Par ailleurs, en 2015, Huon et al. (22) ont montré, dans une étude sur l’évolution de la prescription des médicaments chez la personne âgée, qu’en plus d’être les premiers consommateurs de médicaments, les personnes âgées ont doublé leur consommation médicamenteuse en 10 ans (figure 4). Les médicaments les plus largement prescrits chez cette population sont les médicaments du système cardio-vasculaire et les antalgiques.

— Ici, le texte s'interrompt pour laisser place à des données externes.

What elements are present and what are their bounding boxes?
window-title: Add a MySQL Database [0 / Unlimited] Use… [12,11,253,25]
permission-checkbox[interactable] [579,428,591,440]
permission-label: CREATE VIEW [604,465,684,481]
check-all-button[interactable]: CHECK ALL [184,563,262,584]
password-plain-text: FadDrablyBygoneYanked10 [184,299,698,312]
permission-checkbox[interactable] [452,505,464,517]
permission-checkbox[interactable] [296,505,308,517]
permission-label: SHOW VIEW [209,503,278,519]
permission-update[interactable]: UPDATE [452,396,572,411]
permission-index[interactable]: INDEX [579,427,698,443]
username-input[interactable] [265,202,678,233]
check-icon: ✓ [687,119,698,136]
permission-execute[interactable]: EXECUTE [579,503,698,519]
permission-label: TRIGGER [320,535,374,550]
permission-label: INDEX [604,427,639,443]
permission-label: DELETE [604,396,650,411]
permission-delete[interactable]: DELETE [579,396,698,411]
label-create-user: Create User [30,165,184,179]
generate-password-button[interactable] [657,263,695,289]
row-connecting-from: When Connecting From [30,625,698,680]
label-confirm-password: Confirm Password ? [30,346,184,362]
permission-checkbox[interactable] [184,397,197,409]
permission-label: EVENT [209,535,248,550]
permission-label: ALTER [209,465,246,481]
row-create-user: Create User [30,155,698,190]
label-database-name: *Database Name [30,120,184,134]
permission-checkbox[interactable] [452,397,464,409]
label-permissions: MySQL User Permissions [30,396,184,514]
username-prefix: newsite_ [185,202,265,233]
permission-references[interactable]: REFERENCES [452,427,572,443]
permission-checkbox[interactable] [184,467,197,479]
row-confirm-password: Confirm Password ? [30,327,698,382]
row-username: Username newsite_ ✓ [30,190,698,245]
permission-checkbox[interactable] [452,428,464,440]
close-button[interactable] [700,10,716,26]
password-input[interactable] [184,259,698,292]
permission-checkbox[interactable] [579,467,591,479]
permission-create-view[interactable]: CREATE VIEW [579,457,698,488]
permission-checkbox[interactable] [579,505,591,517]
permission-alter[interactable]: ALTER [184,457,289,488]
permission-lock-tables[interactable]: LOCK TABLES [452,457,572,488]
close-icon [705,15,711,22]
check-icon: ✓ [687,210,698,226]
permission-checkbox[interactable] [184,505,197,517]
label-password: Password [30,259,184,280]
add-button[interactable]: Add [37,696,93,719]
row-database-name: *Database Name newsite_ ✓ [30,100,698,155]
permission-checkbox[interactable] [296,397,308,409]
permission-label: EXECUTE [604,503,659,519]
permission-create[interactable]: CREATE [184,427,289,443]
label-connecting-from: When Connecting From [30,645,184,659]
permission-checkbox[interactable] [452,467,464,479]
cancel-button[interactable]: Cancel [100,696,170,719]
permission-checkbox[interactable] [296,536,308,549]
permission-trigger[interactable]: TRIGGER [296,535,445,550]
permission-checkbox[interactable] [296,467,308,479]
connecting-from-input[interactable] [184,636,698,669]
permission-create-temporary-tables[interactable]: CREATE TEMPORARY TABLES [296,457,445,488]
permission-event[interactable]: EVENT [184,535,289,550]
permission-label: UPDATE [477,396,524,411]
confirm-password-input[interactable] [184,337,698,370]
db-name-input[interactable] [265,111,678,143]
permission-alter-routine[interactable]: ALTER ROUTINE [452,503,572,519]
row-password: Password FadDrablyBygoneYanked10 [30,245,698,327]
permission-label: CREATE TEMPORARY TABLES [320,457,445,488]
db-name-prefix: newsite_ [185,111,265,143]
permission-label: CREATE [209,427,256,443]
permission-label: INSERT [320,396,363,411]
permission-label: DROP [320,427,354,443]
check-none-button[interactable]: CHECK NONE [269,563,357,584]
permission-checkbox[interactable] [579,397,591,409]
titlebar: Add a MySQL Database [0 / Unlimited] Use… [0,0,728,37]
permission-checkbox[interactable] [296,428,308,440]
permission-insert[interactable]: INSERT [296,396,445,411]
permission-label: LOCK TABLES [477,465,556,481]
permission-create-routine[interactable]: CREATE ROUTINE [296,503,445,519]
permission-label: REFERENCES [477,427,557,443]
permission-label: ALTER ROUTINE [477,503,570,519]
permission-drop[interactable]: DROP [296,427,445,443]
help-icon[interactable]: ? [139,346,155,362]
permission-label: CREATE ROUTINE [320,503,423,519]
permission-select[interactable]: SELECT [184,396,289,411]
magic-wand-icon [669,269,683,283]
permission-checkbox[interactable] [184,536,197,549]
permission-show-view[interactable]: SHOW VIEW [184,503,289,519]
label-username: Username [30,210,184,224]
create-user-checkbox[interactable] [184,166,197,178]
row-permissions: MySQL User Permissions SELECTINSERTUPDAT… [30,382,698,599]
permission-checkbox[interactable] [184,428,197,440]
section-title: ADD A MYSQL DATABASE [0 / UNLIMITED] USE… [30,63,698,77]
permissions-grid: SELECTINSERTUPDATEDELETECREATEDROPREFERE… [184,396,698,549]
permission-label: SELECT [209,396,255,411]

Conséquences du vieillissement sur la pharmacocinétique et la pharmacodynamie

Le vieillissement physiologique peut entrainer des modifications de la pharmacocinétique et de la pharmacodynamie des médicaments. Au niveau pharmacocinétique, la diminution de l’eau totale corporelle, la fonte musculaire et l’augmentation du tissu adipeux peuvent modifier la distribution des médicaments, en particulier les médicaments à caractère hydrophile. Par ailleurs, une diminution de près de 40 % du débit sanguin hépatique entraîne une diminution de l’effet de premier passage hépatique, modifiant la biodisponibilité des médicaments, en particulier pour les médicaments à caractère lipophile. Enfin, la diminution du débit de filtration glomérulaire (DFG) peut réduire l’élimination rénale des médicaments (23,24). Ces modifications exposent les personnes âgées à un risque de sous dosage (assez rarement) ou de surdosage médicamenteux (le plus souvent). Au niveau pharmacodynamique, la modification de l’affinité des neurotransmetteurs pour les récepteurs neuronaux et l’augmentation de la perméabilité de la barrière hémato- peuvent expliquer une augmentation de la sensibilité aux neuroleptiques et anticholinergiques à effets centraux. On observe également une diminution de la réponse aux β-bloquants et aux catécholamines, par diminution du nombre et de l’activité des récepteurs β-adrénergiques (25).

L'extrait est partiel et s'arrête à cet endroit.